"We won't be there for an hour or more. Are you not the young lady Mrs. Flaxman is expecting?"
"I am Mr. Winthrop's ward. I do not know any Mrs. Flaxman."
"Oh, it's all the same. She lives with him; is a cousin, or something connected with him. He is away now; left a month ago for the Pacific coast."
He was sitting now quite comfortably in the next seat.
"You needn't have any more anxiety about the stopping places," he continued, very cordially; "I will look after you, and see that you get safely home, if there's no one there to meet you. Most likely they expected you by the morning's Express." Then he inquired about my luggage, examining my checks and keeping up a running stream of conversation which I seemed compelled to answer. After the rigid exclusion of my school life, where we were taught to regard all sorts of men with a measure of wholesome dread, I scarce knew whether to be proud of my courage in being able to sit there, with such outward calmness, or ashamed of my boldness. If I could only have consulted one of the teachers just for a moment it would have been such a relief; but presently the train stopped, when he left my side, his seat to be immediately occupied by an elderly woman with a huge covered basket. After considerable difficulty she got herself and basket bestowed to her satisfaction just before the cars got in motion.
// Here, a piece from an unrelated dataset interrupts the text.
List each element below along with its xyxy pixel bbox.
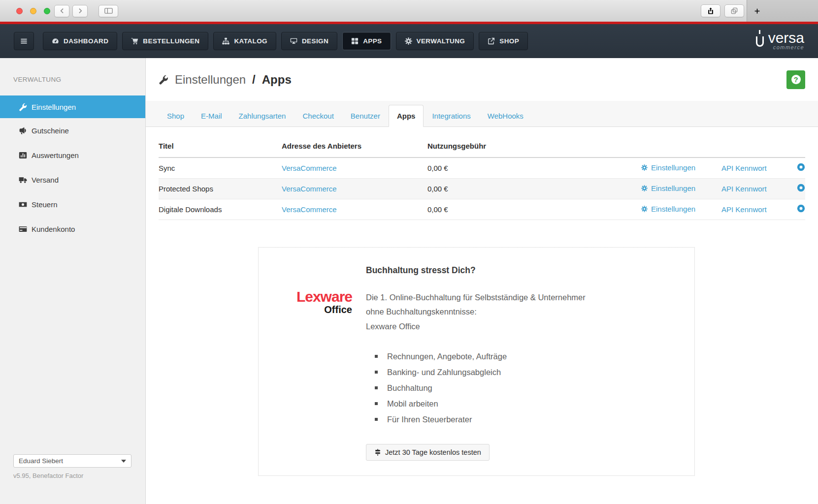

She moved uneasily on the seat, looking around on all sides a trifle nervously, and then in an awed whisper said to me, "Don't the cars go all to smash sometimes?"
"Not many times," I tried to say reassuringly.
"I wan't never in 'em afore, and wouldn't be now, only my son Dan'el's wife's took oncommon bad, and he thinks I can cure her."
She remained quiet a while, and then somewhat reassured began to grow curious about her traveling companions.
"Have you cum fur?" she asked.
I explained that I had come a good many miles.